____ Task material
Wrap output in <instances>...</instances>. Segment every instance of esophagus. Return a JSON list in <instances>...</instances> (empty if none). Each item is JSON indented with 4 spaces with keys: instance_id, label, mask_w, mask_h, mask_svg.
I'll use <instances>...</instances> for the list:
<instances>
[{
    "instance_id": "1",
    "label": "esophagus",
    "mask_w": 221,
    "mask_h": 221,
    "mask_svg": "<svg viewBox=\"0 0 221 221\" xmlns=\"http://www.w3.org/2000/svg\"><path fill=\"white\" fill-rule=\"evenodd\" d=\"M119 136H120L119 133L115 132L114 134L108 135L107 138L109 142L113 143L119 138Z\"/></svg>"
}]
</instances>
________
→ **Exercise aim**
Write out the full listing without altering anything.

→ **Response to the task**
Wrap output in <instances>...</instances>. Segment every instance of esophagus. Return a JSON list in <instances>...</instances> (empty if none). Each item is JSON indented with 4 spaces with keys: instance_id, label, mask_w, mask_h, mask_svg.
I'll use <instances>...</instances> for the list:
<instances>
[{
    "instance_id": "1",
    "label": "esophagus",
    "mask_w": 221,
    "mask_h": 221,
    "mask_svg": "<svg viewBox=\"0 0 221 221\" xmlns=\"http://www.w3.org/2000/svg\"><path fill=\"white\" fill-rule=\"evenodd\" d=\"M119 136H120L119 133L115 132L114 134L108 135L107 138L109 142L113 143L119 138Z\"/></svg>"
}]
</instances>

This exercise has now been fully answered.